UNDER CAPRICORN
Sog.: dal romanzo omonimo (1937) di Helen Simpson. Scen.: James Bridie, Hume Cronyn. F.: Jack Cardiff. M.: A.S. Bates. Scgf.: Thomas Monahan. Mus.: Richard Addinsell. Int.: Ingrid Bergman (Lady Henrietta ‘Hattie’ Flusky), Joseph Cotten (Sam Flusky), Michael Wilding (Charles Adare), Margaret Leighton (Milly), Cecil Parker (Sir Richard, il governatore), Denis O’Dea (signor Corrigan), Jack Watling (Winter), John Ruddock (Cedric Potter), Bill Shine (signor Banks), Victor Lucas (reverendo Smiley). Prod.: Alfred Hitchcock per Transatlantic Pictures Corp.. 35mm. D.: 117’. Technicolor.
Film Notes
Under Capricorn is the last chapter (after Spellbound and Notorious) of the ‘trilogy’ that Hitchcock built around Ingrid Bergman, or, as Rohmer-Chabrol put it, around her face, which the camera “searches, explores, sometimes carves, sometimes softens”. All around this fabulous face, so they say, it was hell.

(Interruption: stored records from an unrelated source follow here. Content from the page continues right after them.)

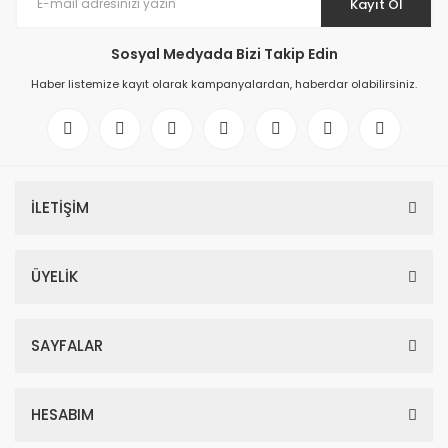
Kayıt Ol
Sosyal Medyada Bizi Takip Edin
Haber listemize kayıt olarak kampanyalardan, haberdar olabilirsiniz.
İLETİŞİM
ÜYELİK
SAYFALAR
HESABIM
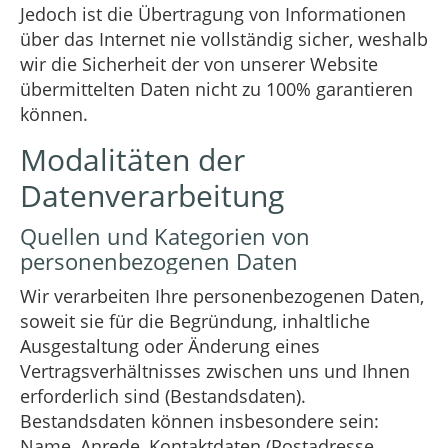
Jedoch ist die Übertragung von Informationen
über das Internet nie vollständig sicher, weshalb
wir die Sicherheit der von unserer Website
übermittelten Daten nicht zu 100% garantieren
können.
Modalitäten der
Datenverarbeitung
Quellen und Kategorien von
personenbezogenen Daten
Wir verarbeiten Ihre personenbezogenen Daten,
soweit sie für die Begründung, inhaltliche
Ausgestaltung oder Änderung eines
Vertragsverhältnisses zwischen uns und Ihnen
erforderlich sind (Bestandsdaten).
Bestandsdaten können insbesondere sein:
Name, Anrede, Kontaktdaten (Postadresse,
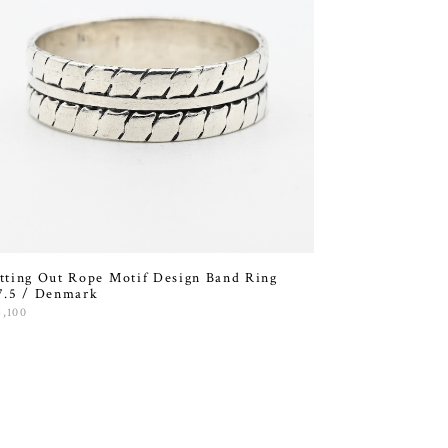
tting Out Rope Motif Design Band Ring
7.5 / Denmark
4,100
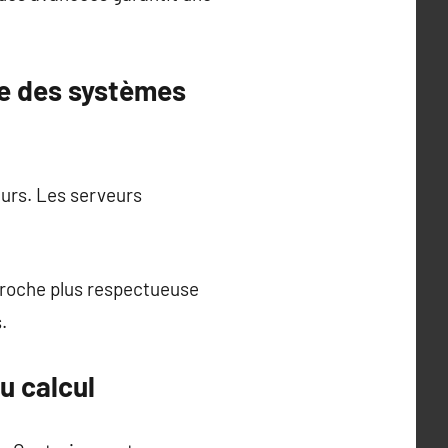
ue des systèmes
urs. Les serveurs
proche plus respectueuse
.
u calcul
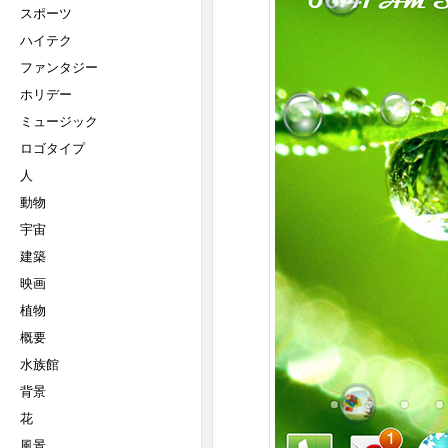
スポーツ
ハイテク
ファンタジー
ホリデー
ミュージック
ロゴタイプ
人
動物
宇宙
建築
映画
植物
概要
水族館
背景
花
風景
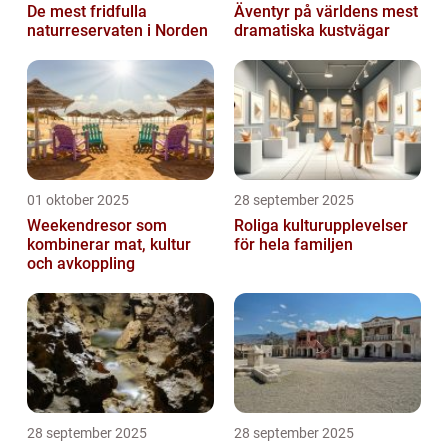
De mest fridfulla
Äventyr på världens mest
naturreservaten i Norden
dramatiska kustvägar
01 oktober 2025
28 september 2025
Weekendresor som
Roliga kulturupplevelser
kombinerar mat, kultur
för hela familjen
och avkoppling
28 september 2025
28 september 2025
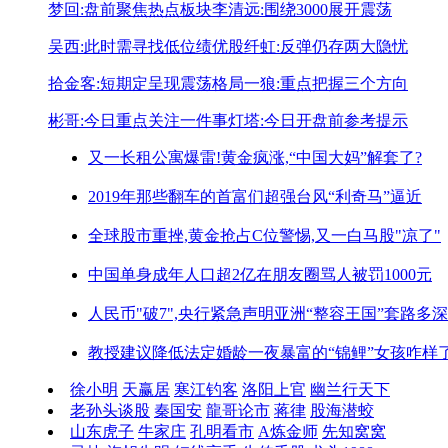
梦回:盘前聚焦热点板块
李清远:围绕3000展开震荡
吴西:此时需寻找低位绩优股
纤虹:反弹仍存两大隐忧
拾金客:短期定呈现震荡格局
一狼:重点把握三个方向
彬哥:今日重点关注一件事
灯塔:今日开盘前参考提示
又一长租公寓爆雷!
黄金疯涨,“中国大妈”解套了?
2019年那些翻车的首富们
超强台风“利奇马”逼近
全球股市重挫,黄金抢占C位
警惕,又一白马股"凉了"
中国单身成年人口超2亿
在朋友圈骂人被罚1000元
人民币"破7",央行紧急声明
亚洲“整容王国”套路多深
教授建议降低法定婚龄
一夜暴富的“锦鲤”女孩咋样
徐小明
天赢居
寒江钓客
洛阳上官
幽兰行天下
老孙头谈股
秦国安
龍哥论市
蒋律
股海潜蛟
山东虎子
牛家庄
孔明看市
A炼金师
先知窝窝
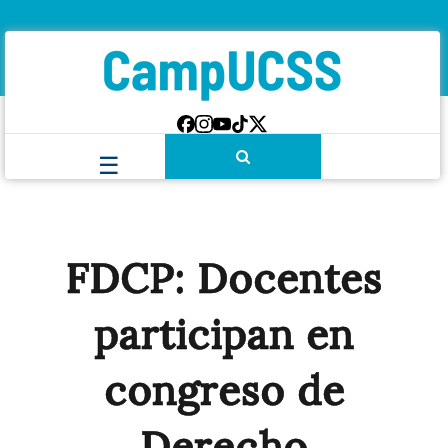
FDCP: Docentes
participan en
congreso de
Derecho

As in Rope, in Under Capricorn Hitchcock experiments with the long take (here, six to eight minutes) without any cuts. The props and costumes made it an enervating enterprise; the set was a maze of tracks, with walls, tables and canapés moving on wheels and electricians wandering around with lights attached to their foreheads. Actually, even in its most intense moments, Michael Wilding always has the air of someone who has just seen something vaguely funny off-camera.
It is a film of romantic inspiration, a woman’s sin, a man’s sacrifice, guilt, confession, catharsis, the moral law that holds all of us by its fist and guides this Wuthering Heights of the antipodes towards its unlikely and somewhat bitter happy ending. It is a film of classic Hitchcockian figures, a wicked housekeeper as in Rebecca and a poisoned heroine as in Notorious (“those elements would have remained in the picture anyway if I’d had a good professional, like Ben Hecht, writing the script for me”, Hitchcock told Truffaut). It is certainly a film about Bergman’s face, whose malleability and radiance Hitchcock knew how to enhance like no one else (including the man she was falling in love with just in those days at that time): the most beautiful scene is the one in which an amorous hand lays a dark jacket behind a glass so that she can see her own golden reflection, not corrupted by unhappiness. Hitchcock considered this film his worst catastrophe, an error of arrogance that cost loads of money which were lost forever. It is an extraordinary colour film, in its accurate 19th century pictorial tone, “one of the most beautiful Technicolor movies of film history” (Lourcelles): a lucent yet slightly livid glaze tinges everything, because this is a story of worn-out or ill-fated passions, that only memory or feverish soliloquy can try (and fail) to revive. There is a lot of sky in the first and last sequences, a sky of a wonderful cerulean hue over the bay of the small city of Sydney in 1831. Hitchcock pauses to contemplate it, maybe already wondering what can be done with so much sky, such as piercing it with the red span of the Golden Gate Bridge or the black wings of a bird.